======== Data in this exercise

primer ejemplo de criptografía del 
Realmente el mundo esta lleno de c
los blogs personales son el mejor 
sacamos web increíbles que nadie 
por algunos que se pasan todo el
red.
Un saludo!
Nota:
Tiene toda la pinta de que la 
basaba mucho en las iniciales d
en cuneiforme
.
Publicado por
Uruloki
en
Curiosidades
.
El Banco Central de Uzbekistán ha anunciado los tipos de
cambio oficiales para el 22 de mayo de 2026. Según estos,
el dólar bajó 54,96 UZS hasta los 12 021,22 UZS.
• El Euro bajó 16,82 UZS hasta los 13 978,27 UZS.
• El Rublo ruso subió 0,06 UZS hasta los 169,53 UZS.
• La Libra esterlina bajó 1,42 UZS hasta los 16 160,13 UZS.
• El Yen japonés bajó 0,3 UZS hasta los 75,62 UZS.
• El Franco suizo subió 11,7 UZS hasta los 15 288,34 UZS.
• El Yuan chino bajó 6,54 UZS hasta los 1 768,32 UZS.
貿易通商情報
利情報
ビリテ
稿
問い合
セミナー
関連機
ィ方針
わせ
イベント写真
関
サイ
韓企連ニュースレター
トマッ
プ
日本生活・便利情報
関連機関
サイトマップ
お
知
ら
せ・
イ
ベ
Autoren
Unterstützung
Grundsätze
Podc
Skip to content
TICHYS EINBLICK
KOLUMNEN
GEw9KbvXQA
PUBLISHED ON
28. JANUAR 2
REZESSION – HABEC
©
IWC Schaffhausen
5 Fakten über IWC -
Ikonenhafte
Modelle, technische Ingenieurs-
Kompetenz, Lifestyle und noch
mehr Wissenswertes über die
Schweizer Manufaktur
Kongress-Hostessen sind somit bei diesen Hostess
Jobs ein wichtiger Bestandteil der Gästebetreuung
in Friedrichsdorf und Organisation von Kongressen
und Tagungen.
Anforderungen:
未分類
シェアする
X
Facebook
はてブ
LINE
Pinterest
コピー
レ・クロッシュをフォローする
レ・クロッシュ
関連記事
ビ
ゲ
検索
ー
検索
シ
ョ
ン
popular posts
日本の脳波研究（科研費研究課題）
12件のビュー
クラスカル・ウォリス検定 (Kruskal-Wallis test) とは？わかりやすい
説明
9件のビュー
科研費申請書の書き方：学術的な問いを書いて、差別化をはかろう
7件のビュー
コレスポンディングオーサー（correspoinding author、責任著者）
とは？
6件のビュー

================
======== Data in this exercise

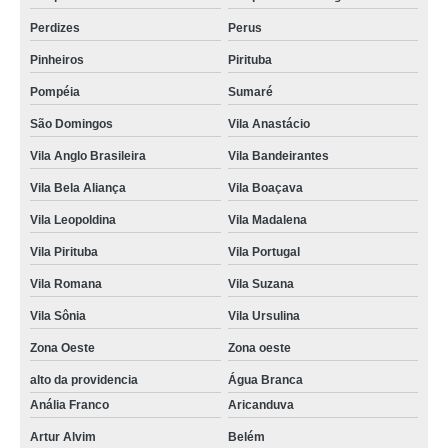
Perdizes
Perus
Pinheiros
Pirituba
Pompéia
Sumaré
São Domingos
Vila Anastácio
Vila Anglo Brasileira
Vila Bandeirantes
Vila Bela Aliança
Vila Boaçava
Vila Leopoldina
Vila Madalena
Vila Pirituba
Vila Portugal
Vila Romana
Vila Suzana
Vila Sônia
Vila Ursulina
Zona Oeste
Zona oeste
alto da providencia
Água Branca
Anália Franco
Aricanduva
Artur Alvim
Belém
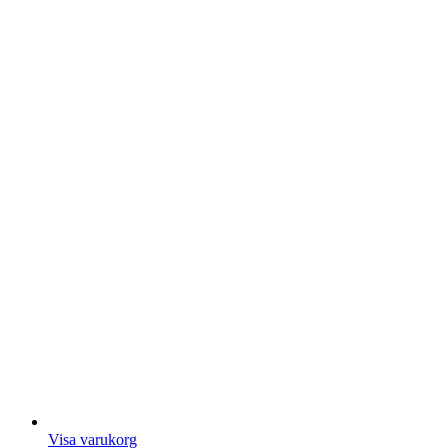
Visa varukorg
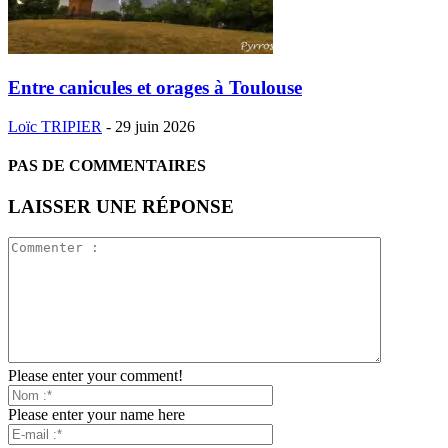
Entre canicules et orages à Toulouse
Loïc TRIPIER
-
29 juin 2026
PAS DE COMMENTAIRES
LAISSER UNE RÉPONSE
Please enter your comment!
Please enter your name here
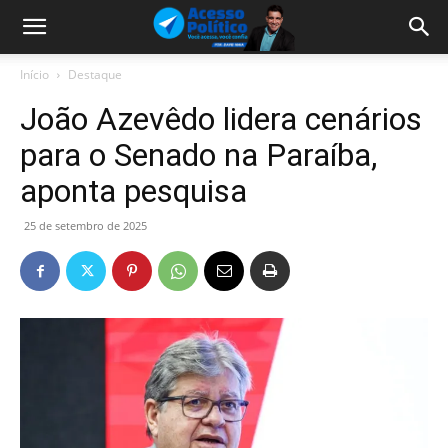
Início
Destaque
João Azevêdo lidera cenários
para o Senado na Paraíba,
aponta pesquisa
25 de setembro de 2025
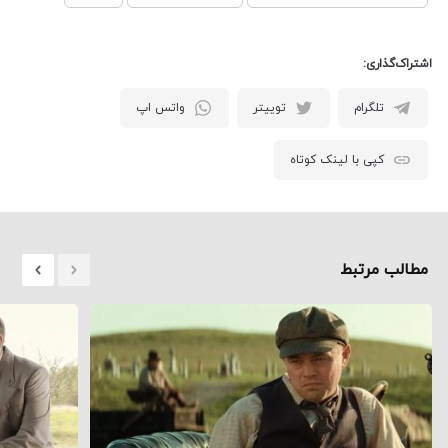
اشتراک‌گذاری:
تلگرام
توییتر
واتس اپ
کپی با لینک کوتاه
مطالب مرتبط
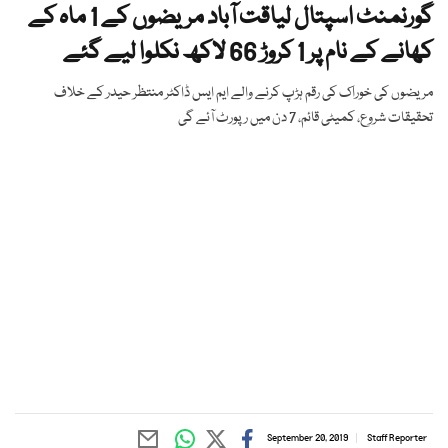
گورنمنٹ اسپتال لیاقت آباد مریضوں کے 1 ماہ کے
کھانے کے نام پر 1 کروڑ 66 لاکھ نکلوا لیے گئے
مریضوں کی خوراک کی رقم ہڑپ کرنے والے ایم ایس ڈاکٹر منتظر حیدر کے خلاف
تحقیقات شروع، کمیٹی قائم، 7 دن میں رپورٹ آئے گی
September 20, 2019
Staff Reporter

================

→ What to do: When the string "subió" appears in a line of the records above, that line is to be copied.

→ Solution to the problem:
• El Rublo ruso subió 0,06 UZS hasta los 169,53 UZS.
• El Franco suizo subió 11,7 UZS hasta los 15 288,34 UZS.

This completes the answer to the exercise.